Had he not worn a bow tie, the late Daniel Patrick Moynihan probably wouldn’t have uttered his famous phrase about “defining deviancy down.” Instead, he would have said we were lowering the bar. Or that we were in a race to the bottom.
Choose your cliché. They all fit Linda McMahon, the ex-CEO of World Wrestling Entertainment who is giving the people of Connecticut 50 million good reasons – the number of dollars from her own sleazily accumulated fortune – to elect her to the United States Senate.
Connecticut insiders tell me that McMahon is a decent “retail” politician; she knows how to work a room (perhaps especially when it’s filled with fellow fat cats). I don’t doubt it. Successful electoral candidates come in all sizes and shapes. Not all of them are larger-than-life figures like Jesse Ventura and Arnold Schwarzenegger – or like Linda’s husband Vince.
As an outsider who has been watching the quarter-century-long stranglehold of the McMahon family on American popular culture, I have felt from the beginning that one thing, and one thing only, could derail her candidacy. And that one thing isn’t the wholesale distribution of YouTube clips in which the McMahons make asses of themselves. On the matter of taste – for which, as they say, there’s no accounting – Linda has airtight, postmodernist inoculation. If there’s anyone who understands how to turn populist victimhood in her favor, she’s the one. Politicos who fail to appreciate this first principle of political jiu-jitsu should be assigned to read their Edward Gibbon before returning to campaign coverage.
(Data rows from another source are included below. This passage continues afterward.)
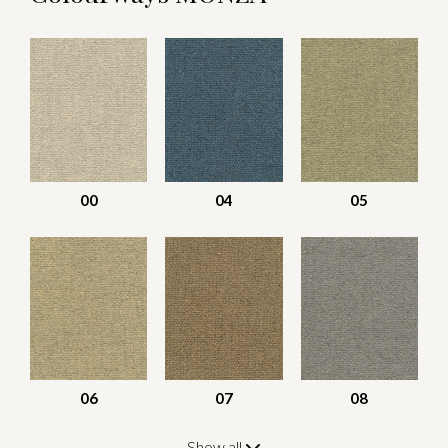
00
04
05
06
07
08
Show all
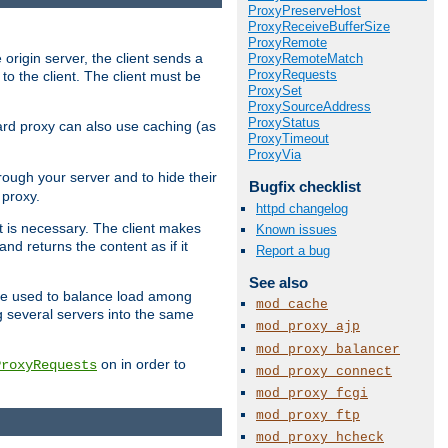
ProxyPreserveHost
ProxyReceiveBufferSize
ProxyRemote
 origin server, the client sends a
ProxyRemoteMatch
ProxyRequests
to the client. The client must be
ProxySet
ProxySourceAddress
ProxyStatus
rward proxy can also use caching (as
ProxyTimeout
ProxyVia
hrough your server and to hide their
Bugfix checklist
 proxy.
httpd changelog
nt is necessary. The client makes
Known issues
d returns the content as if it
Report a bug
See also
o be used to balance load among
mod_cache
g several servers into the same
mod_proxy_ajp
mod_proxy_balancer
on in order to
ProxyRequests
mod_proxy_connect
mod_proxy_fcgi
mod_proxy_ftp
mod_proxy_hcheck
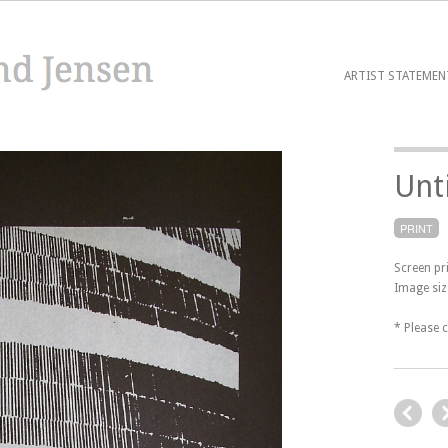
ARTIST STATEMEN
Unt
PRINT
Screen pr
Image siz
* Please 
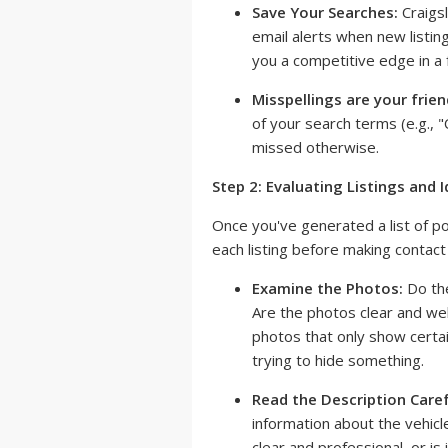
Save Your Searches:
Craigsl
email alerts when new listin
you a competitive edge in a
Misspellings are your frien
of your search terms (e.g., "C
missed otherwise.
Step 2: Evaluating Listings and 
Once you've generated a list of pote
each listing before making contact 
Examine the Photos:
Do the
Are the photos clear and well
photos that only show certain
trying to hide something.
Read the Description Caref
information about the vehicle
clear and professional, or is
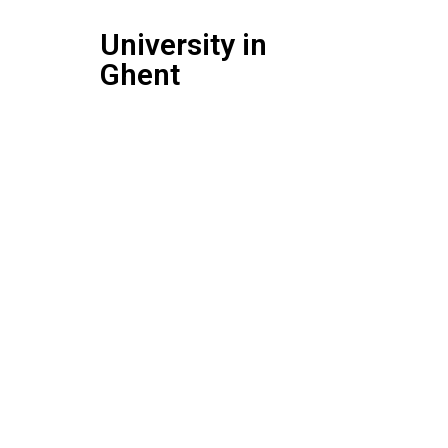
University in
Ghent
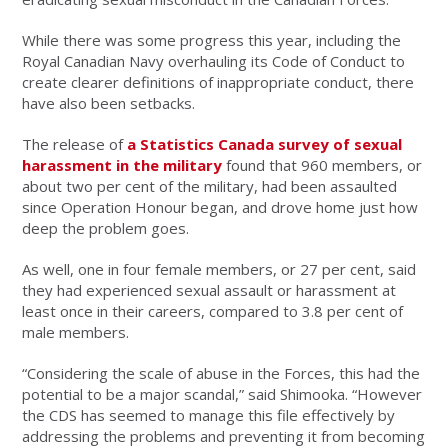
While there was some progress this year, including the
Royal Canadian Navy overhauling its Code of Conduct to
create clearer definitions of inappropriate conduct, there
have also been setbacks.
The release of
a Statistics Canada survey of sexual
harassment in the military
found that 960 members, or
about two per cent of the military, had been assaulted
since Operation Honour began, and drove home just how
deep the problem goes.
As well, one in four female members, or 27 per cent, said
they had experienced sexual assault or harassment at
least once in their careers, compared to 3.8 per cent of
male members.
“Considering the scale of abuse in the Forces, this had the
potential to be a major scandal,” said Shimooka. “However
the CDS has seemed to manage this file effectively by
addressing the problems and preventing it from becoming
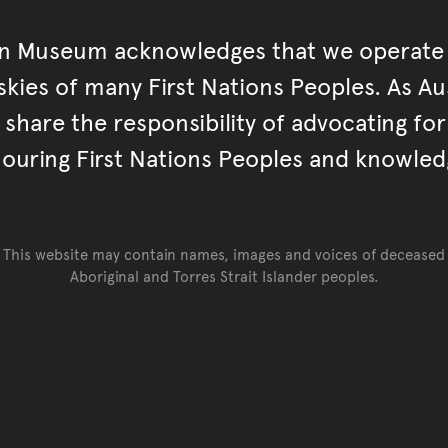
an Museum acknowledges that we operate 
kies of many First Nations Peoples. As Aust
hare the responsibility of advocating fo
ouring First Nations Peoples and knowled
This website may contain names, images and voices of deceased
Aboriginal and Torres Strait Islander peoples.
Go back to top of page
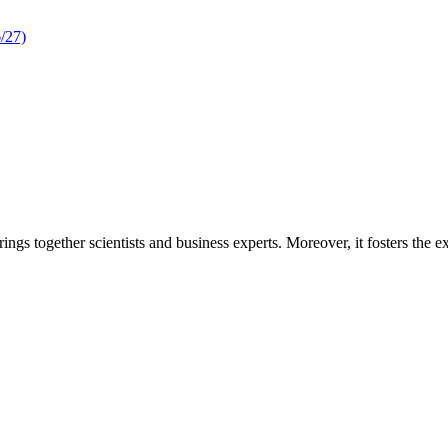
/27)
rings together scientists and business experts. Moreover, it fosters the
The McMahons’ Achilles heel is their history of presiding over a mega-profitable industry, oiled by their political connections, with a statistically, actuarially impossible recurrence of death among its tightly-controlled talent. The body count has spiked on WWE’s watch. The death pandemic has been enabled, if not stoked, by WWE’s business model.
Whether such fundamentals are grasped and executed by the Connecticut chattering class – currently caught up in the conventional metrics of the horse race between McMahon and Rob Simmons for the Republican nomination – remains an open question. So far the in-state stories that I’ve seen have mostly focused on dueling heel/babyface interviews between the carnies who no longer like the McMahons, and the WWE legal pot who calls the kettle black.
Last week ESPN.com had a report on the new study of the brain of WWE wrestler Andrew “Test” Martin, who died at 33 in March in a drugged-out stupor. Predictably, WWE discredited the research of the Brain Injury Research Institute in West Virginia.
Not quite as predictably – as this blog revealed yesterday – WWE lied in the process. According to the company’s statement to ESPN, it had been asking for the test results of the case of another wrestler, Chris Benoit (double murder-suicide, June 2007) “for years and has not been supplied with them.”
In fact, WWE’s medical director, Dr. Joseph Maroon, had an in-depth meeting with the directors of the brain institute and their lawyer, at their headquarters, on October 1, 2008. So far not a single mainstream outlet has picked up this story.
Not to worry. Between today and the key dates of the 2010 election season, another performer associated with WWE will almost certainly croak in his 20s, 30s, or 40s, and the McMahon machine will proceed either to ignore it or to put out more misleading information about it. Though we don’t know who and we don’t know when, experience suggests that you can practically set your watch by the phenomenon.
Over time, we’ll find out how the most crucial factor in the success of the Linda McMahon candidacy plays out. That factor, quite simply, is how aggressively the Connecticut media step up to the plate or, alternatively, participate in gift-wrapping the packaging of Teflon Linda.